Taking action: Do one small thing

If you started walking a mile a day, then by the end of the week, you'd be seven miles from home.  I bring this up not to display my damaged and antiquated sense of humor, but to emphasis the cumulative power of small actions.  Any small action, performed again and again or taken in conjunction with other small actions, can achieve a huge effect. So look for some small action you can take (on anything really - even if it's moving the garbage can closer to the curb by an inch) and take it.  You're trying to build a propensity for action within yourself, so force yourself to take some extra inch of action every day.

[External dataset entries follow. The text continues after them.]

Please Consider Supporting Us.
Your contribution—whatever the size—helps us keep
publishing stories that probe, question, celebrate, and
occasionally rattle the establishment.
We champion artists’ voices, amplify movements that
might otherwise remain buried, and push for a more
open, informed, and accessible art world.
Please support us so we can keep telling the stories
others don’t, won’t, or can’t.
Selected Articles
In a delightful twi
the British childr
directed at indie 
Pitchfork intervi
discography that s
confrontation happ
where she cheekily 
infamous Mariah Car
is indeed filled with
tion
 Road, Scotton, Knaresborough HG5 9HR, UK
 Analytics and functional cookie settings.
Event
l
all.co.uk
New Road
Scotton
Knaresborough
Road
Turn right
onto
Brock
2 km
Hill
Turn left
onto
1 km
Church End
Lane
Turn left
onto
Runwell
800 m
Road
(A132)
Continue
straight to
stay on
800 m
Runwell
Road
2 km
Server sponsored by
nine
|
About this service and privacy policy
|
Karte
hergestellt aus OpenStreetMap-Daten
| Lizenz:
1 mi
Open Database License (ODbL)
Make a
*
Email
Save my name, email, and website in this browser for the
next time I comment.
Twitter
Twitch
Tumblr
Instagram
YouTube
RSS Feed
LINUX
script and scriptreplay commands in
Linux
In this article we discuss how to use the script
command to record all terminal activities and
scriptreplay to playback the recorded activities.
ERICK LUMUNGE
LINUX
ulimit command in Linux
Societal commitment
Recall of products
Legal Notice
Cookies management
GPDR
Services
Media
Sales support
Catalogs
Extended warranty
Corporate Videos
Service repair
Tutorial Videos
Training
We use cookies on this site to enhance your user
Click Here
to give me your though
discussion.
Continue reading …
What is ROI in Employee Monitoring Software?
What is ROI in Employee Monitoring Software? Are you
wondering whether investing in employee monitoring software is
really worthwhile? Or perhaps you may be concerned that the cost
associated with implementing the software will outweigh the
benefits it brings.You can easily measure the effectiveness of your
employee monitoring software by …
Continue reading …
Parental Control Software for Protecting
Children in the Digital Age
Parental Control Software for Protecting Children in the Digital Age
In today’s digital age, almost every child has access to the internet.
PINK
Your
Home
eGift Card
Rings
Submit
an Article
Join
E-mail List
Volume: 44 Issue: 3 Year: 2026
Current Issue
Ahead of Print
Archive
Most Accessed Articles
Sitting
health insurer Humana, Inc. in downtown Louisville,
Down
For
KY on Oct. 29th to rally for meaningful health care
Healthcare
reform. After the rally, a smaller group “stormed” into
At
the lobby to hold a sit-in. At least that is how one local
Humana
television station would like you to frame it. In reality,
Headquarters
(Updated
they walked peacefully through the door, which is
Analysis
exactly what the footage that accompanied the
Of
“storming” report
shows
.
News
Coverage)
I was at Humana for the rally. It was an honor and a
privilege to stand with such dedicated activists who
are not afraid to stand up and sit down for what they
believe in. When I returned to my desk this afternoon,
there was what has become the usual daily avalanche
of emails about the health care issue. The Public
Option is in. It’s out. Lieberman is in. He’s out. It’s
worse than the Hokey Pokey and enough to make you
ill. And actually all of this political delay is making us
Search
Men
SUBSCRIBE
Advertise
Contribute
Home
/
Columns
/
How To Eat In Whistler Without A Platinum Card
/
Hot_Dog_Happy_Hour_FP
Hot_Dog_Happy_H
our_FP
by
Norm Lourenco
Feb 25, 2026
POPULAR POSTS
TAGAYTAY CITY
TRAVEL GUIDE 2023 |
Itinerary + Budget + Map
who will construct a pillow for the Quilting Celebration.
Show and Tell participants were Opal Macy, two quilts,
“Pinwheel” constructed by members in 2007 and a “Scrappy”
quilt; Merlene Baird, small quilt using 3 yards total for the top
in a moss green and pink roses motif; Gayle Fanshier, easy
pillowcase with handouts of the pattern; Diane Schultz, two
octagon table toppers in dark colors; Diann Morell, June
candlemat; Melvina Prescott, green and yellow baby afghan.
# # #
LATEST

How to embrace failure: Keep score

We can't begin to embrace failure until we acknowledge failure.  The way to acknowledge failure is to keep score.  Each day ask yourself - did you do better than you did the day before? Score yourself against yourself by comparison.  Now here's the crucial part - some days you're going to lose and lose big.  Don't beat yourself up when you take a big loss.  Remember the entepreneurial trait we're trying to apply is embracing failure - not choking the life out of it.  Failure is always an option.  Figure out why you failed, or how you failed, or whether you really failed given that you may have in fact learned something from the failure.  The more you engage in this process of self reflection and assessment, the more you'll realize your opportunities for learning and improvement.

Expect instability: Prepare for another crazy day

Entrepreneurs are conditioned to expect instability.  They know that each day brings new challenges and new opportunities.  Emulate this behavior by starting each day acknowledging the reality that something is going to happen today that’s going to be unexpected and interfere with your plans for that day, even if just for a moment.  What you're doing in this exercise is building up your ability to mentally adapt to change.  Change comes whether we want it to or not, and by preparing for that change, (i.e. expecting instability) we are better able to deal with and master that change.

Focus on serving others: Say yes.

Each one of the previous tips were very internally focused.  Little bits of thought and action that involved you and your entrepreneurial, mental muscles.  On this final one, I'm encouraging you to apply some of that focus externally.  Do that by trying to say yes to one request a day.  Once a day, when someone asks for help, say yes.  Make it your goal to say yes to a request for help once a day.  Here's the tricky part: don't expect this to achieve anything or benefit you in any way.  Focusing on others, whether it's helping someone open a door, helping your team leader on a challenging assignment, or helping a client, is its own reward.  It's good to do good.  Remember, as discussed earlier, drop your sense of entitlement.  Don't expect or demand that good things will happen to you because you say yes to others.  Having the opportunity to help is the reward for helping.

Final Thoughts

In my capacity as Training Leader at Bizdom U, I work with entrepreneurs every day trying to maximize their potential and the potential of their enterprises.  In many ways, I've learned far more than I've taught.  The main lesson I've learned about entrepreneurs is that they have no special magic.  There are certain patterns of behavior that they engage in, and while some of them naturally engage in those behaviors, just as many have made the conscious decision to engage in those behaviors: valuing innovation, taking action, embracing failure, expecting instability, and serving others. 

By relentlessly and ruthlessly engaging in these behaviors, entrepreneurs take responsibility for and control over their fate.  Our region unfortunately has an overabundance of deferring responsibility and surrendering control of our fates.  If we break ourselves of this habit of passivity, and each of us take responsibility for ourselves, and behave entrepreneurially, in school, at work, in all the aspects of our lives, we will be able to overcome our challenges and maximize our opportunities, and hopefully be the best Larry we can be.